TASK GOAL: Find the lines below in which the string "Links" occurs. Copy each one.

EXERCISE MATERIAL:
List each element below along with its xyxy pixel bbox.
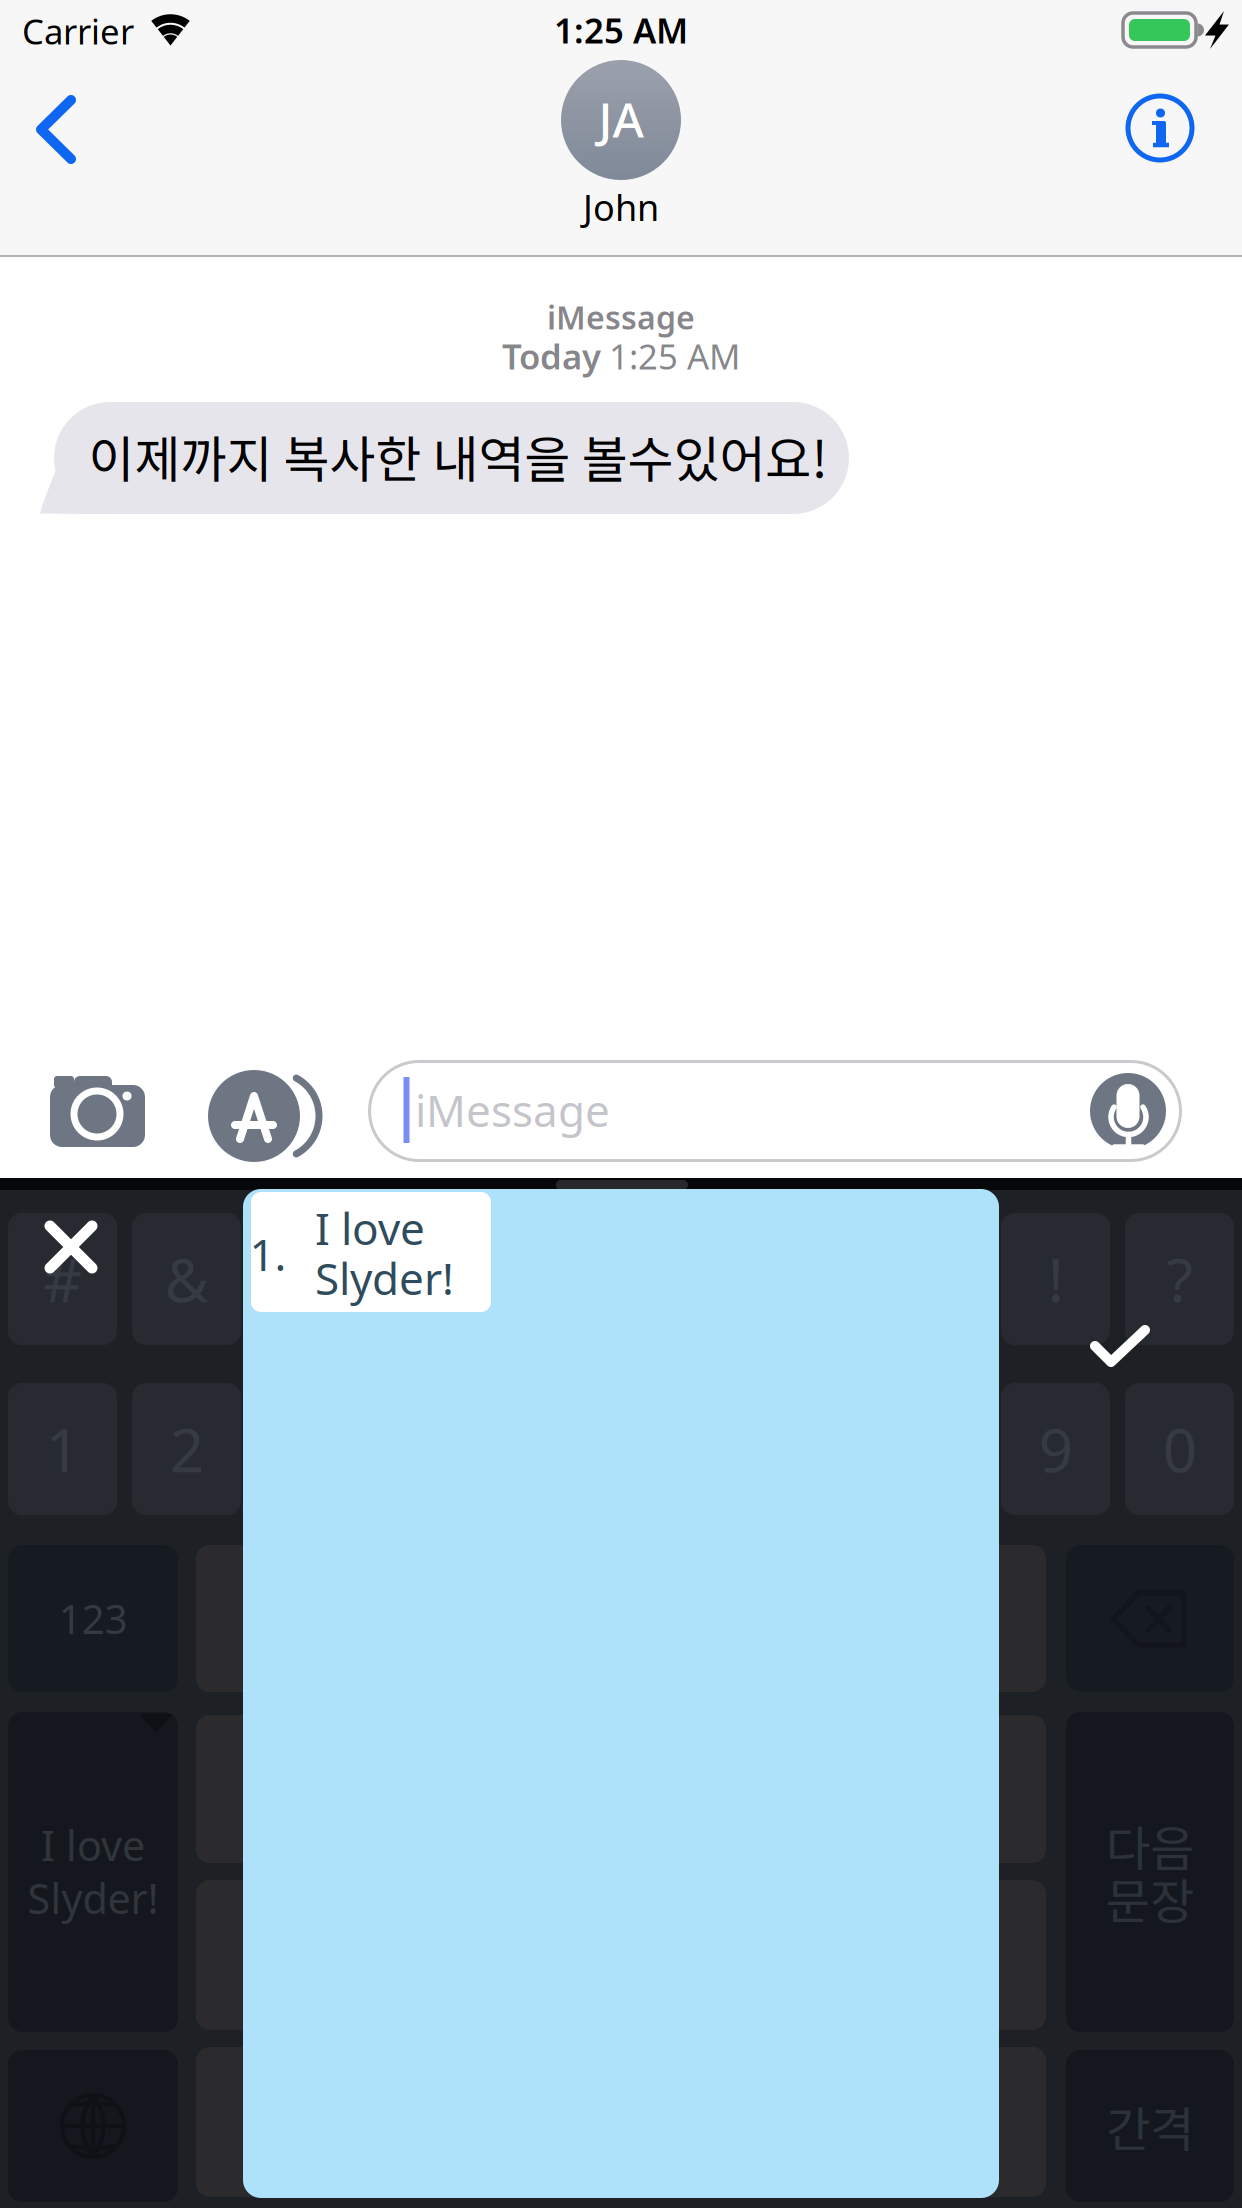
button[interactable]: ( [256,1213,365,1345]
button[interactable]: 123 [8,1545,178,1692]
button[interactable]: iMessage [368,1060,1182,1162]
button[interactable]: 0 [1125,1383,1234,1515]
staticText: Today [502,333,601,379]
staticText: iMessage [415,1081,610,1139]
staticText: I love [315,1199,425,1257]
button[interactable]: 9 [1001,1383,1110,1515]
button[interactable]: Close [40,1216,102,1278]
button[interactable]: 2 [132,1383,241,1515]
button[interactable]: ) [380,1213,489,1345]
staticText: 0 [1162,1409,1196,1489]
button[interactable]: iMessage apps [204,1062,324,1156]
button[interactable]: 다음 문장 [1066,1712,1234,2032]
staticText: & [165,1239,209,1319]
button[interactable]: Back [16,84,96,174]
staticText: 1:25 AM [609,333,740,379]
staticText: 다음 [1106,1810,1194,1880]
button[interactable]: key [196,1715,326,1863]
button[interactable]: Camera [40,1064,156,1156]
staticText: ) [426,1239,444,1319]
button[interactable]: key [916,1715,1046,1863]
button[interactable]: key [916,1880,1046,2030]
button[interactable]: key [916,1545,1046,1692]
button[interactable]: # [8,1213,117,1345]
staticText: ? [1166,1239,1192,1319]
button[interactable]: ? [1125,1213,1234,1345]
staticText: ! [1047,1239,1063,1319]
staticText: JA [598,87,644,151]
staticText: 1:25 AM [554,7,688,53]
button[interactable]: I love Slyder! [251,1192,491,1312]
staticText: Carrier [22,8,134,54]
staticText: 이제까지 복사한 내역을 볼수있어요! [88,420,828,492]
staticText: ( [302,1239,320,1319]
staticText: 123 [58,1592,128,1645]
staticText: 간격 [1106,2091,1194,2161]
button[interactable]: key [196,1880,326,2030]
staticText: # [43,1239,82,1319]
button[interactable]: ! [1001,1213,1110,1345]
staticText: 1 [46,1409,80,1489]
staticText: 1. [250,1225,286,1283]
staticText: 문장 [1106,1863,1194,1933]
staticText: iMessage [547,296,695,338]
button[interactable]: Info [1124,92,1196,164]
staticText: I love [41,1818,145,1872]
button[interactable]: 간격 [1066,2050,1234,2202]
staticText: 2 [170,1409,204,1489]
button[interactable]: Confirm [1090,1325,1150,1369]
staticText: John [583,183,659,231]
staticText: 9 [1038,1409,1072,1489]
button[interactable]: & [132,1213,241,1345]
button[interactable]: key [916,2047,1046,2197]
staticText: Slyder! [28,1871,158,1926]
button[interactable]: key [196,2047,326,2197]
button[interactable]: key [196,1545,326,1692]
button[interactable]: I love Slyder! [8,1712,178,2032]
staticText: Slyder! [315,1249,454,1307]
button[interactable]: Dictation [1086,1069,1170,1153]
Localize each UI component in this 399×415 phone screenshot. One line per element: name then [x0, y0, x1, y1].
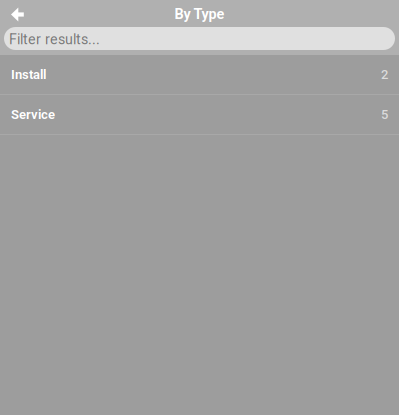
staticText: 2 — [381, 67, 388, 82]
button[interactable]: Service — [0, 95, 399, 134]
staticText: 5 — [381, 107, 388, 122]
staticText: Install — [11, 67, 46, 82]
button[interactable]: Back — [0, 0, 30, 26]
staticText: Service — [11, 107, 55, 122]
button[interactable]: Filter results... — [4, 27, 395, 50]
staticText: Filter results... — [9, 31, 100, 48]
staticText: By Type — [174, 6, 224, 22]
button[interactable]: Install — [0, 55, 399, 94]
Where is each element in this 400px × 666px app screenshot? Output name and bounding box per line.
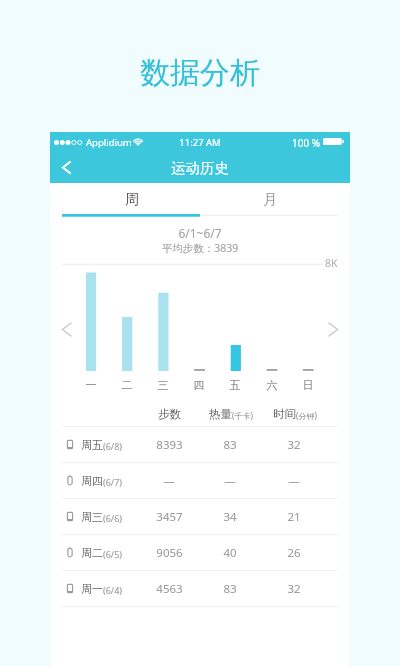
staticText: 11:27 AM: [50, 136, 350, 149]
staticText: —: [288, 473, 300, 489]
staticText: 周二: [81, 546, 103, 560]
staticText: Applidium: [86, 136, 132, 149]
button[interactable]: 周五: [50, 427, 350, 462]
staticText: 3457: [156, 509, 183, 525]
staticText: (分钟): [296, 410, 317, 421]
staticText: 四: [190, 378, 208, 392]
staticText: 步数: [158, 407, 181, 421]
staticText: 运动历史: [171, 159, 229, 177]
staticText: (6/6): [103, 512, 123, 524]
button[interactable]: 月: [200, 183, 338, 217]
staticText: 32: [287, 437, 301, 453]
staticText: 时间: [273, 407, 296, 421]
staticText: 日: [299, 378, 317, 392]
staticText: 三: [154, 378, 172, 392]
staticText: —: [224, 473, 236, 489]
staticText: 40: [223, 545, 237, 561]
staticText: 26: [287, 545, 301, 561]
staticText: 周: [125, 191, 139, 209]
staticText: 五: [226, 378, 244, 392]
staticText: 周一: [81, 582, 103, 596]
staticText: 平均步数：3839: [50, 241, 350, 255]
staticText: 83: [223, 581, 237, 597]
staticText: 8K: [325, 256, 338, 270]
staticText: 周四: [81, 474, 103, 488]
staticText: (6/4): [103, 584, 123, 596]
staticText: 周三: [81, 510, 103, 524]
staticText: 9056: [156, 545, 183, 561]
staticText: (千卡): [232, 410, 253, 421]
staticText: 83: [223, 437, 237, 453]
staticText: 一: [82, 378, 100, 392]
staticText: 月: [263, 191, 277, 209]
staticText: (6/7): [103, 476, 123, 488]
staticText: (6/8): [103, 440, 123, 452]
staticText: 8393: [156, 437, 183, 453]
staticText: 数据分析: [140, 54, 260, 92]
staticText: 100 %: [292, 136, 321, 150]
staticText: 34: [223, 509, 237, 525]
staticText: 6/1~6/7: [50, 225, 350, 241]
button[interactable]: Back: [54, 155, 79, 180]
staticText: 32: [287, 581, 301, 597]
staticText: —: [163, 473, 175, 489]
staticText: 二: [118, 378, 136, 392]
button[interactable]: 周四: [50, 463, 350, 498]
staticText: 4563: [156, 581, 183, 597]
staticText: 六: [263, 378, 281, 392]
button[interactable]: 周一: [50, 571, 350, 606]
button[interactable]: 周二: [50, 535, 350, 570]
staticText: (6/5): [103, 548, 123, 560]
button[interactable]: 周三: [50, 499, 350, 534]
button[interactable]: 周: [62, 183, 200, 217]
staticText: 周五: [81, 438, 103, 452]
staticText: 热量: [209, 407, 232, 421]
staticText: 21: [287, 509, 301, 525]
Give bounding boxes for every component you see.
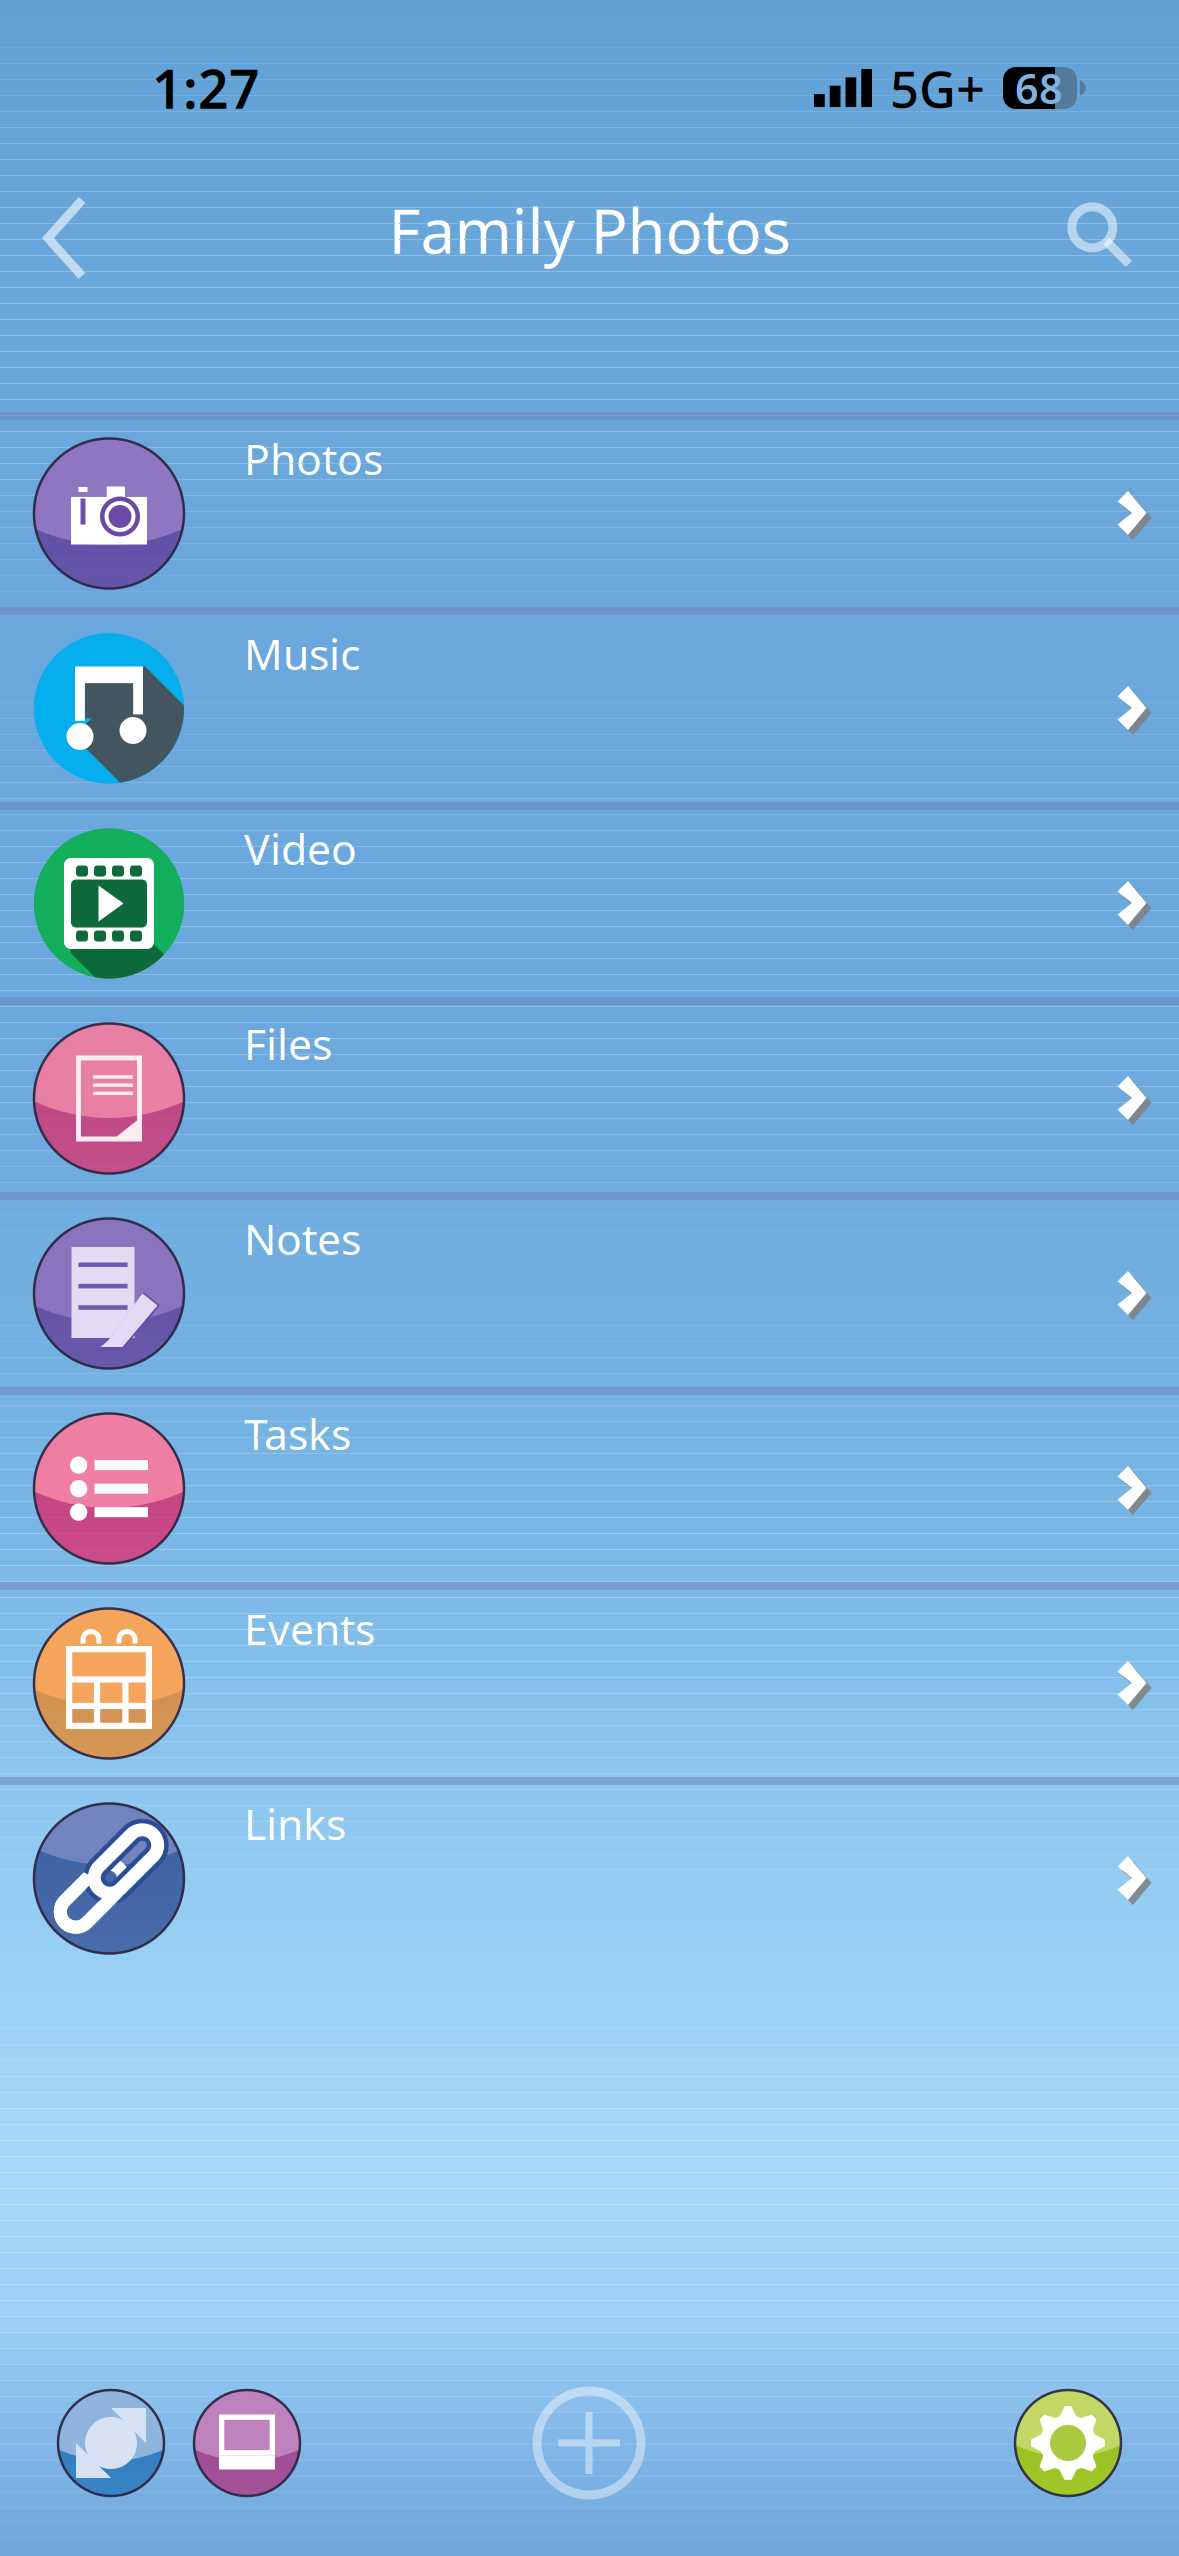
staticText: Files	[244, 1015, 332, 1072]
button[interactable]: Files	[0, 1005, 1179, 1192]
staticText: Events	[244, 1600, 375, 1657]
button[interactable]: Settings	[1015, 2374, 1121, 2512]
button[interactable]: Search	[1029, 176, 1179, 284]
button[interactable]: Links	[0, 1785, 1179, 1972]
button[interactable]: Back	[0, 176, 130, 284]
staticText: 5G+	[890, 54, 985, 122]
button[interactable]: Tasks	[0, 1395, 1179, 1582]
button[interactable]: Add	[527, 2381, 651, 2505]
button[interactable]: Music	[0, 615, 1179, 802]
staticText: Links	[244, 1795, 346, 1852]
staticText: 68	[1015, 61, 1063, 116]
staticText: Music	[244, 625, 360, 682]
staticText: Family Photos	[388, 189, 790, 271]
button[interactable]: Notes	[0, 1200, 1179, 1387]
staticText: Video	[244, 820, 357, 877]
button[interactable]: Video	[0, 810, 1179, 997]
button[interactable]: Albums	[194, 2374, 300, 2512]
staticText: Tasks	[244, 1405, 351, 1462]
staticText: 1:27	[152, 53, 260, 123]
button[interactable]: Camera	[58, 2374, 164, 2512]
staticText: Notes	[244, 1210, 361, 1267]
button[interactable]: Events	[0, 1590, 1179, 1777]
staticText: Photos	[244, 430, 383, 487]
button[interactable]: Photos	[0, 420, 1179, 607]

ANSWER SECTION:
button[interactable]: Links	[0, 1785, 1179, 1972]
staticText: Links	[244, 1795, 346, 1852]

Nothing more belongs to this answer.